The researchers tested their method on data collected from experiments using a technology called RNA-seq, which can measure the amount of RNA made from all the genes being expressed in a cell, to examine whether certain genes help determine which types of cells the hematopoietic stem cell ultimately turns into.
“Compared to the popular pair-wise method, our results are more specific,” said Li. “Our gene list is more succinct and biologically more relevant.”
While the traditional pair-wise method identified six to seven thousand genes of interest, CLIMB produced a much narrower list of two to three thousand genes, with at least a thousand of those genes identified in both analyses.
“The different blood cell types have a variety of functions — some become red blood cells and others become immune cells — and we wanted to know which genes are more likely to be involved in determining each distinct cell types,” said Ross Hardison, T. Ming Chu Professor of Biochemistry and Molecular Biology at Penn State. “The CLIMB approach pulled out some important genes; some of them we already knew about and others add to what we know.
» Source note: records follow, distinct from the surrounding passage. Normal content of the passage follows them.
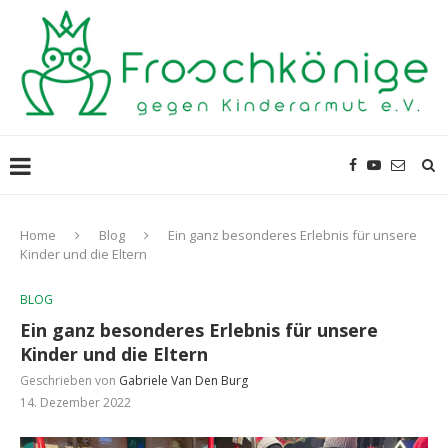
Home
Blog
Ein ganz besonderes Erlebnis für unsere
Kinder und die Eltern
BLOG
Ein ganz besonderes Erlebnis für unsere
Kinder und die Eltern
Geschrieben von
Gabriele Van Den Burg
14. Dezember 2022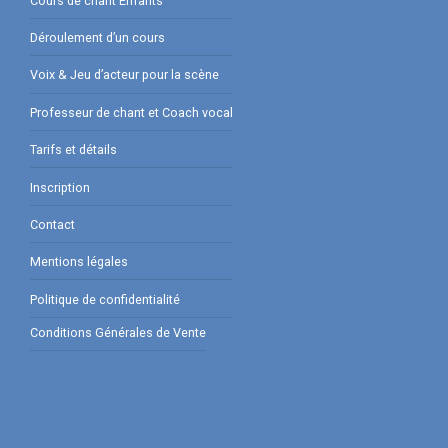
Cours de chant Enfants
Déroulement d’un cours
Voix & Jeu d’acteur pour la scène
Professeur de chant et Coach vocal
Tarifs et détails
Inscription
Contact
Mentions légales
Politique de confidentialité
Conditions Générales de Vente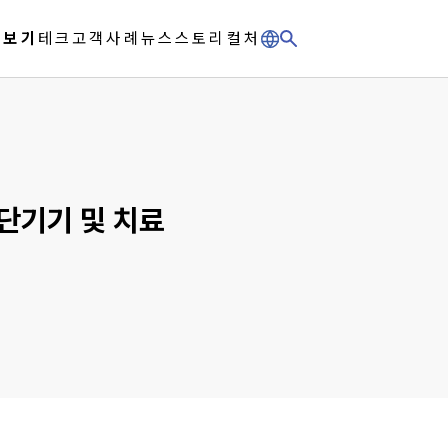
체보기
테크
고객사례
뉴스
스토리
컬처
단기기 및 치료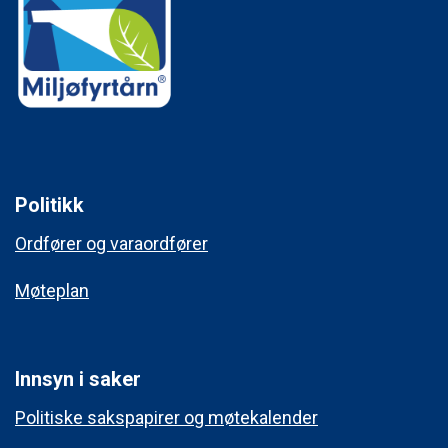
Politikk
Ordfører og varaordfører
Møteplan
Innsyn i saker
Politiske sakspapirer og møtekalender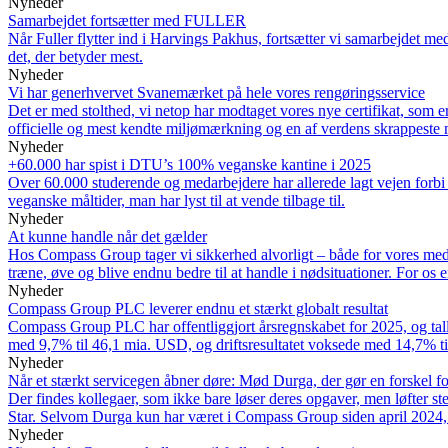
Nyheder
Samarbejdet fortsætter med FULLER
Når Fuller flytter ind i Harvings Pakhus, fortsætter vi samarbejdet m
det, der betyder mest.
Nyheder
Vi har generhvervet Svanemærket på hele vores rengøringsservice
Det er med stolthed, vi netop har modtaget vores nye certifikat, so
officielle og mest kendte miljømærkning og en af verdens skrappeste m
Nyheder
+60.000 har spist i DTU’s 100% veganske kantine i 2025
Over 60.000 studerende og medarbejdere har allerede lagt vejen forbi i 
veganske måltider, man har lyst til at vende tilbage til.
Nyheder
At kunne handle når det gælder
Hos Compass Group tager vi sikkerhed alvorligt – både for vores medarb
træne, øve og blive endnu bedre til at handle i nødsituationer. For os e
Nyheder
Compass Group PLC leverer endnu et stærkt globalt resultat
Compass Group PLC har offentliggjort årsregnskabet for 2025, og tall
med 9,7% til 46,1 mia. USD, og driftsresultatet voksede med 14,7% til
Nyheder
Når et stærkt servicegen åbner døre: Mød Durga, der gør en forskel fo
Der findes kollegaer, som ikke bare løser deres opgaver, men løfter 
Star. Selvom Durga kun har været i Compass Group siden april 2024, h
Nyheder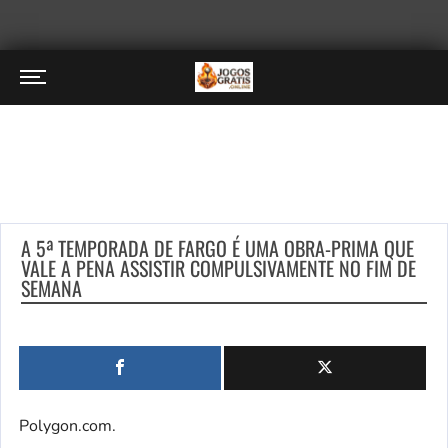
A 5ª TEMPORADA DE FARGO É UMA OBRA-PRIMA QUE
VALE A PENA ASSISTIR COMPULSIVAMENTE NO FIM DE
SEMANA
Polygon.com.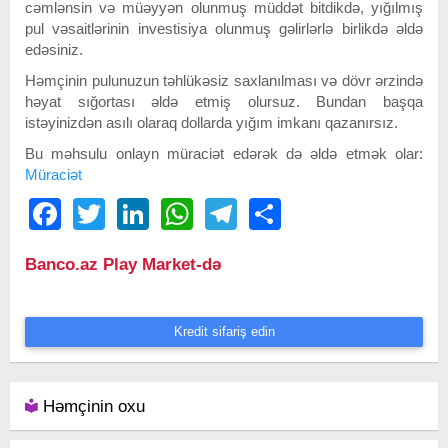
cəmlənsin və müəyyən olunmuş müddət bitdikdə, yığılmış
pul vəsaitlərinin investisiya olunmuş gəlirlərlə birlikdə əldə
edəsiniz.
Həmçinin pulunuzun təhlükəsiz saxlanılması və dövr ərzində
həyat sığortası əldə etmiş olursuz. Bundan başqa
istəyinizdən asılı olaraq dollarda yığım imkanı qazanırsız.
Bu məhsulu onlayn müraciət edərək də əldə etmək olar:
Müraciət
Facebook
Twitter
LinkedIn
WhatsApp
Telegram
Share
Banco.az Play Market-də
Kredit sifariş edin
Həmçinin oxu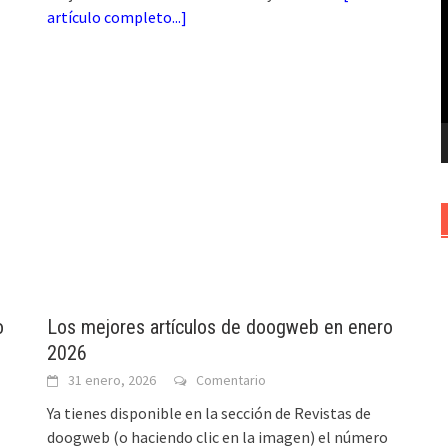
artículo completo...
]
v
o
Los mejores artículos de doogweb en enero
2026
31 enero, 2026
Comentario
Ya tienes disponible en la sección de Revistas de
doogweb (o haciendo clic en la imagen) el número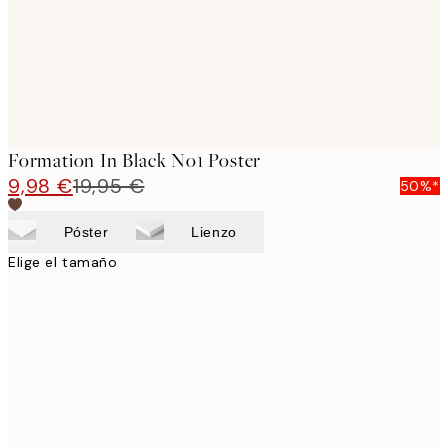
Formation In Black No1 Poster
9,98 €
19,95 €
50%*
Póster
Lienzo
Elige el tamaño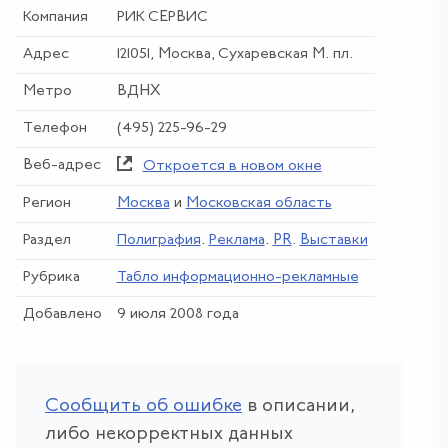
Компания
РИК СЕРВИС
Адрес
121051, Москва, Сухаревская М. пл.
Метро
ВДНХ
Телефон
(495) 225-96-29
Веб-адрес
Откроется в новом окне
Регион
Москва
и
Московская область
Раздел
Полиграфия
.
Реклама
.
PR
.
Выставки
Рубрика
Табло информационно-рекламные
Добавлено
9 июля 2008 года
Сообщить об ошибке
в описании,
либо некорректных данных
But the difference is these results were a lot more specific and a lot more interpretable than those from previous analyses.”
The researchers also used CLIMB on data produced from a different experimental technology, ChIP-seq, that can identify where along the genome certain proteins bind to the DNA. They explored how the binding of a protein called CTCF — a transcription factor that helps establish interactions needed for gene regulation in the cell nucleus — does or does not change across 17 cells populations that all derive from the same hematopoietic stem cell. The CLIMB analysis identified distinct categories of CTCF-bound sites, some that reveal roles for this transcription factor in all blood cells and others showing roles in specific cell types.
Lastly, the team explored data from a yet another experimental technology, called DNase-seq, which can identify locations of regulatory regions, to compare accessibility of chromatin — a complex of DNA and proteins — in 38 human cell types.
“For all three tests, we wanted to see if our results had biological relevance, so we compared our results against independent data, such as studies of high-throughput sequencing of histone modifications and transcription factor footprinting.” said Koch. “In each case, our results correspond with these other methods. Next, we would like to improve the computational speed of our method and increase the number of conditions it can handle. For example, chromatin-accessibility data are available for many more cell types, so we’d love to increase the scale of CLIMB.”
In addition to Li, Koch, and Hardison, the research team includes Cheryl Keller, Guanjue Xiang, and Belinda Giardine at Penn State, Feipeng Zhang at Xi’an Jiaotong University in China, and Yicheng Wang at University of British Columbia in Canada. This research was supported by the National Institutes of Health, including the National Institute of General Medical Sciences, the National Human Genome Research Institute, and the National Institute of Diabetes and Digestive and Kidney Diseases.